(Interactive – for a tutorial on running Octave in batch mode click here)
Getting started with Octave in Galileo
Let’s have a look at our files
The downloaded file consists of a .ipynb file and a .csv file. The octave_example notebook conducts a simple linear regression using the supplied mtcars.csv dataset and makes a simple plot. It also demonstrates how to use a dataset loaded from an online source.
Next, the notebook conducts a Monte Carlo experiment that simulates 50,000 throws of two six-sided dice to calculate the probability that the sum of one throw of two dice is greater than or equal to seven. It then repeats the same experiment 10 million times. Finally it compares the means of the two samples and the amount of time it took to calculate them.
Understanding the user interface
When you log into Galileo, the first thing you’ll see is your Dashboard:
To run the Octave notebook, start by navigating to the Missions tab using the side menu. On the Missions tab, click the Create a custom mission button.
Configure the mission by selecting the mission type. Choose Octave and then select the version. This tutorial will use Interactive (Jupyter).
Next, give the mission a name and assign it to a default station to use. This tutorial will use the Linux station. Click Next.
Set the default amount of computational resources for the mission. Choose the CPU resources, GPU resources, and memory resources. Click Next.
Create the mission environment by choosing a password to access the Jupyter session. You can install any dependencies either by selecting them from the drop-down menu of popular repositories or by entering the packages’ names manually. Click Next.

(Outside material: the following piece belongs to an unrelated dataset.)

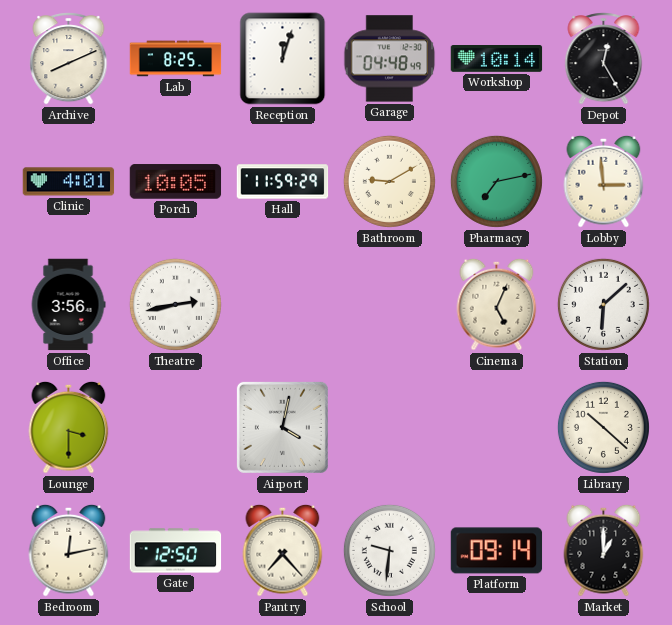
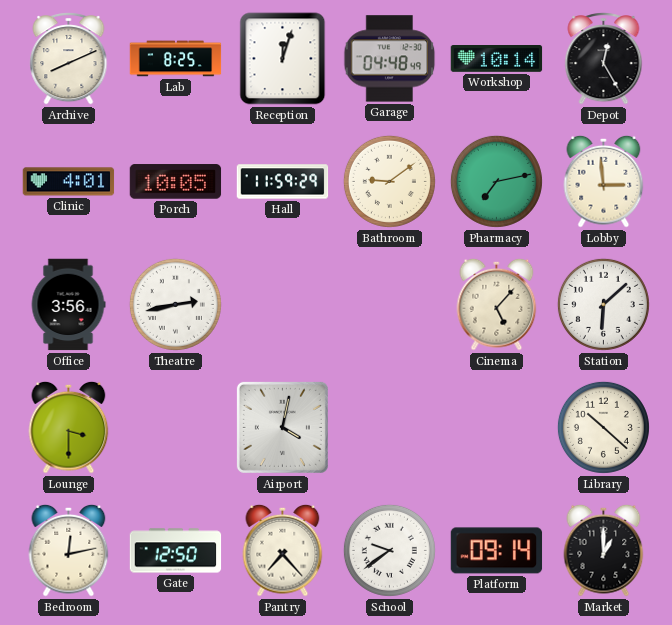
Bathroom: 9:10 -> 9:09
Cinema: 5:04 -> 5:07
School: 9:31 -> 9:39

Finally, select the Cargo Bay you will use for this Mission. You can choose from the default Hypernet storage or an external storage provider. Galileo works seamlessly with cloud storage platforms such as Dropbox and Storj. Find out more about using these platforms here. Click Submit.
The Mission has now been created!
Running a job and collecting results
You will now see the new Mission reflected in the Mission tab. Click Update Mission to add and edit the Mission’s files.
Upload the .ipynb and .csv example files by clicking the Upload File button. You will see the files in the Mission interface.
It is possible to edit text files directly in the Mission tab by using the Mission text editor. Find out more about the editor by clicking here to visit the Galileo forum.
Now we are ready to run a job using the Mission. Click the Run button in the upper right corner of the Mission tab. You will see a “Mission run successfully!” message. At the bottom of the Mission tab, you can track the progress of the job.
Once the job’s status is “Job In Progress”, you are ready to open Jupyter. Click Job In Progress and then click the tunnel URL.
Enter the Mission password you set previously. Click Log in.
You are now using Jupyter in Galileo and you have immediate access to the files you uploaded as part of the Mission.
Once you have finished working in Jupyter, navigate back to the Mission tab and open the three-dot menu in the Jobs progress panel. Stop the job by clicking Stop Job.
The job will shut down and collect the results. Once the job progress reads “Completed”, you can download any files generated by the Juypter job by opening the three-dot menu again and clicking Download.